Your instructions: Excluding pictures, what does the listing below contain from the line with "18.11.2026 | Köln" up to and including the line with "Загрузить больше", word for word?

Given entries:

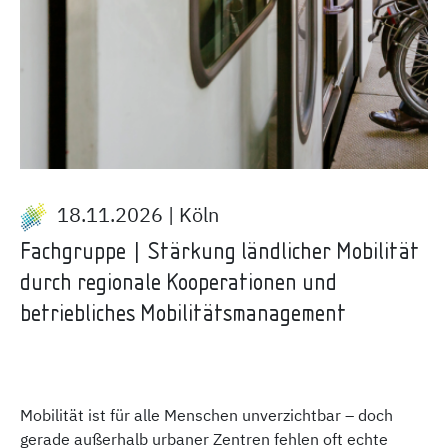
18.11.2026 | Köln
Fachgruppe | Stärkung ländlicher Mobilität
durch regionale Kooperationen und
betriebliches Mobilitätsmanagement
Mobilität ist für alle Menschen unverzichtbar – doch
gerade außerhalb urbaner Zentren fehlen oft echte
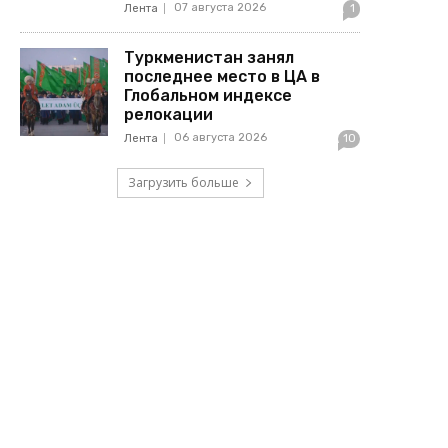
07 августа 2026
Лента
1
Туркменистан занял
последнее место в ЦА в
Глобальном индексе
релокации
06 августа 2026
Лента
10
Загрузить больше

---

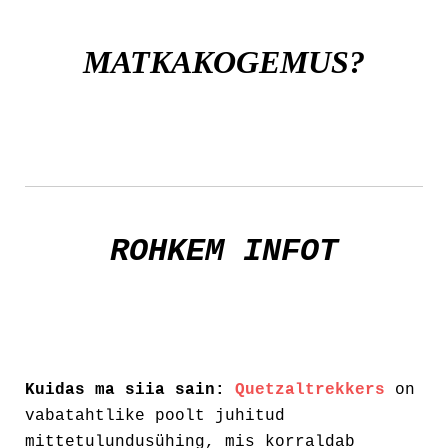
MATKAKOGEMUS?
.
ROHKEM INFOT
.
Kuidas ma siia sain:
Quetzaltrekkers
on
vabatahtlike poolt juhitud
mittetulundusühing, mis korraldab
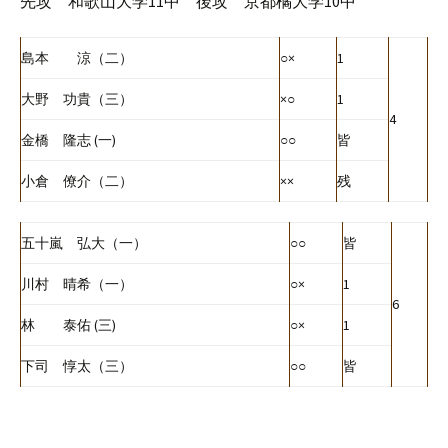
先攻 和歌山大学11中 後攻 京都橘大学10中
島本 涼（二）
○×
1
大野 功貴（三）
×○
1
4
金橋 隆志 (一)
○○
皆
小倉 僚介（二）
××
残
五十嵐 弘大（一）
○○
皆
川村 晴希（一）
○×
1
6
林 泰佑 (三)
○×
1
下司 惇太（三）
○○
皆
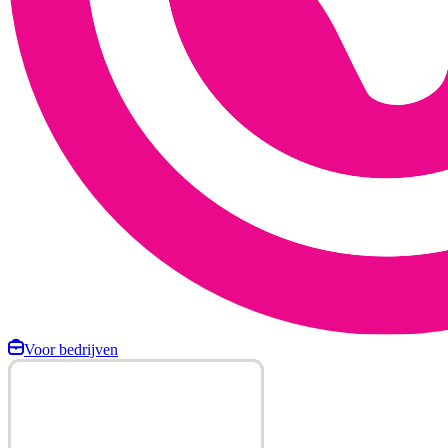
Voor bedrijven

Task output:
18.11.2026 | Köln
Fachgruppe | Stärkung ländlicher Mobilität
durch regionale Kooperationen und
betriebliches Mobilitätsmanagement
Mobilität ist für alle Menschen unverzichtbar – doch
gerade außerhalb urbaner Zentren fehlen oft echte
07 августа 2026
Лента
1
Туркменистан занял
последнее место в ЦА в
Глобальном индексе
релокации
06 августа 2026
Лента
10
Загрузить больше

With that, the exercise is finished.